The school may do everything right and it may still not be enough to keep the kids safe.
On Wednesday morning, I was on a call with a client when a call from the middle school came into my cell phone. It was shortly after the day started, so I rolled my eyes assuming my son was not feeling well and that I'd need to go pick him up.
I finished the call and listened to the voicemail. It was a message from the assistant vice principal: an intruder had gotten into the school that morning.
It happened during arrival, which is the only part of the day when the doors are unlocked. The intruder had followed some students into the building and been confronted by staff. When he refused to leave, the school went into lockdown. The police were called and there was an "altercation" between the man and one of the staff. The police arrived quickly and he was arrested.

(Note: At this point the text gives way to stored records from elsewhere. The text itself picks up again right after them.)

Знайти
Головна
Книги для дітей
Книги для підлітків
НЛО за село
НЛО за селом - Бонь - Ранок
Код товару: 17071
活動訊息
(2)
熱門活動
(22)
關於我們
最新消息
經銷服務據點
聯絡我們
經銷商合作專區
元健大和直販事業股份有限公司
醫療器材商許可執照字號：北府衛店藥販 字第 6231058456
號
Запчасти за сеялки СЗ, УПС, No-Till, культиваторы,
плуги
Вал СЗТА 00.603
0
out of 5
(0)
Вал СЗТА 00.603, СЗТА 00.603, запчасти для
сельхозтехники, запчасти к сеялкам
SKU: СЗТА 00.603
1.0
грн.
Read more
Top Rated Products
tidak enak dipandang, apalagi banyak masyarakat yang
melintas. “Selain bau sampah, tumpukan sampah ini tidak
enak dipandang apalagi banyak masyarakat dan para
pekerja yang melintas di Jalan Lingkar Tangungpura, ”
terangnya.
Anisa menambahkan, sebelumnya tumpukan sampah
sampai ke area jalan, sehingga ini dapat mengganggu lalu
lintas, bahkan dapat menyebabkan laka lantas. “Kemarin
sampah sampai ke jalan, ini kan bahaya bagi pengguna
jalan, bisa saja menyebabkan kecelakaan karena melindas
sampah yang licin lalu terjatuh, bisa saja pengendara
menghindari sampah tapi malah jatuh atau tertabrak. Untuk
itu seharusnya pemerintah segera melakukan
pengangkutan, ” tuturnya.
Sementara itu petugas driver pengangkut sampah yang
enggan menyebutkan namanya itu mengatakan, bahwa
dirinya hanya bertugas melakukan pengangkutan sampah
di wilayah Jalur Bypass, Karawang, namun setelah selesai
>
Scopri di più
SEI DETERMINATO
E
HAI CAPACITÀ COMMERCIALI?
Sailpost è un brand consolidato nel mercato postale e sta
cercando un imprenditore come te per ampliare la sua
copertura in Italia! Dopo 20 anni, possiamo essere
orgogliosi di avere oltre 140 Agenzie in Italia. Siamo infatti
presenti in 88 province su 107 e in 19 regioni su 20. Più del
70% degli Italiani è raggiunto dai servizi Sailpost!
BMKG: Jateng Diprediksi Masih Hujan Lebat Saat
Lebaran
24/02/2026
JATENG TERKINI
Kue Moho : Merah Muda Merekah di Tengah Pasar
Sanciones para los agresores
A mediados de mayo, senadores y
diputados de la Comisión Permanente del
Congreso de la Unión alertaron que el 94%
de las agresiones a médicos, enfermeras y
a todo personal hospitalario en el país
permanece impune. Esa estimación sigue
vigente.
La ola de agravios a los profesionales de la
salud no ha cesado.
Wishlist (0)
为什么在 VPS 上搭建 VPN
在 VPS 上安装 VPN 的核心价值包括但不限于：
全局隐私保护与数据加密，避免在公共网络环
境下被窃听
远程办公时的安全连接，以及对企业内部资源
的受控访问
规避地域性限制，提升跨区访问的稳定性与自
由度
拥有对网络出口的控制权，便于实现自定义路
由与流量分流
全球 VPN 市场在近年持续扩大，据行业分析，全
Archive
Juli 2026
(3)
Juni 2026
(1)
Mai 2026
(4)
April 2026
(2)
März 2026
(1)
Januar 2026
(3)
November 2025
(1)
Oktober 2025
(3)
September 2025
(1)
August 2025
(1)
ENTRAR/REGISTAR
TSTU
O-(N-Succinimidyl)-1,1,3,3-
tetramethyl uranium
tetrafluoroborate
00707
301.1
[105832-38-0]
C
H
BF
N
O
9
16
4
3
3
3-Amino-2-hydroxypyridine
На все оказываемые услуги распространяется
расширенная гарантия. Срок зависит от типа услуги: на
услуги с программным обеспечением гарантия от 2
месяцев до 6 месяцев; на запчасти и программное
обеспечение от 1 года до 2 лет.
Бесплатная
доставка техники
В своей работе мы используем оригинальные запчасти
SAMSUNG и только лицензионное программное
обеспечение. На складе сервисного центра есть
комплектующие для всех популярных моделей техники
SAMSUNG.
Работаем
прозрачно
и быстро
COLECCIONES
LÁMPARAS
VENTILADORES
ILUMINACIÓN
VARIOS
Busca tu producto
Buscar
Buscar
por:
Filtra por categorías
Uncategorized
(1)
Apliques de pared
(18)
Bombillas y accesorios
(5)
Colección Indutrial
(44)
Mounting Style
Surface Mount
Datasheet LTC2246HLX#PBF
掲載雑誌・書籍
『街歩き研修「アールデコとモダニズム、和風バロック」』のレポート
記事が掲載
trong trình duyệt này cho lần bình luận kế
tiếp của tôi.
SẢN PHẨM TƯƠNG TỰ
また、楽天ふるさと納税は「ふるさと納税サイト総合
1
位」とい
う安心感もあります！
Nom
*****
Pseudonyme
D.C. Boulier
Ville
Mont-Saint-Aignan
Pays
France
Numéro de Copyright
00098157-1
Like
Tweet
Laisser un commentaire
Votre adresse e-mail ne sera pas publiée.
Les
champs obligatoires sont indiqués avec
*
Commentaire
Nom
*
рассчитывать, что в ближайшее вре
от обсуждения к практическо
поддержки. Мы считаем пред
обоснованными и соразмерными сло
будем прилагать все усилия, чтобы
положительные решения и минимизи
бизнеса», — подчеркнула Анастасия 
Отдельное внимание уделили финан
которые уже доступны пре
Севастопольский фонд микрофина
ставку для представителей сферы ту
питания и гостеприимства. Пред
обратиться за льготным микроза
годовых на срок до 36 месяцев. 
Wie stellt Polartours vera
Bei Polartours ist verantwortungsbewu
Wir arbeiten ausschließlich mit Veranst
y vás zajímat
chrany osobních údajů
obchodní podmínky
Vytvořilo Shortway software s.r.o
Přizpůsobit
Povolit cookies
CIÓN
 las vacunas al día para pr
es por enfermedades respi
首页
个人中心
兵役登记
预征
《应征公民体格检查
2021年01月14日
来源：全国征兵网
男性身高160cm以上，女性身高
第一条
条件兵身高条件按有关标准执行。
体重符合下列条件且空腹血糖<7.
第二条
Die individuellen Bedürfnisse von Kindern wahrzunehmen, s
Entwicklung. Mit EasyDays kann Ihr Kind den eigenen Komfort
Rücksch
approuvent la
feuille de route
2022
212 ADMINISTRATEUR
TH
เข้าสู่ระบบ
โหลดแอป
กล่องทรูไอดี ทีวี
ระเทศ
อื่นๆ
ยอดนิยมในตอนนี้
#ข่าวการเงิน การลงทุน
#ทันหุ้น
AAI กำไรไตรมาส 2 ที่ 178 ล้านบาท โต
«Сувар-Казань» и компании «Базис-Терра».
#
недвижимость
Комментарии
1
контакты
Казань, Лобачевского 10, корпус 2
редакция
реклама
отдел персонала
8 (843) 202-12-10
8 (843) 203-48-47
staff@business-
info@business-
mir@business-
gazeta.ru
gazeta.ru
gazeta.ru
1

After listening to the message, I sat at my desk, feeling like I couldn't breathe. I went on Facebook to our school parent group. Some students had been texting from inside the building as it was happening. The questions (and rumors) were flying. Did the man have a gun? He'd been seen wearing a backpack.
It was later reported that he was unarmed but that didn't change the fact that he could have been armed. He got into the building. The kids didn't know that he was unarmed when they were told to barricade themselves in their classrooms.
At lunch time, my son texted: "Do u know what happened today?" I replied that the school had called and that I was glad everyone was safe.
The school sent out another message later in the day that "the system had worked." All procedures had been followed and the situation was handled quickly. The school would have counselors available for the students.
I felt so incredibly grateful to the school and staff... and so incredibly angry that "a system" needs to exist in the first place. If assault weapons were not accessible, the threat would have been nothing more than some dumb guy who entered the building.
When my son got home, I asked him how he was doing. He said, "It's ok. We practice for this."
I hate that.
My younger son got off the bus an hour later. He was crying. I asked him what was wrong and he said, "Why do bad things have to happen?"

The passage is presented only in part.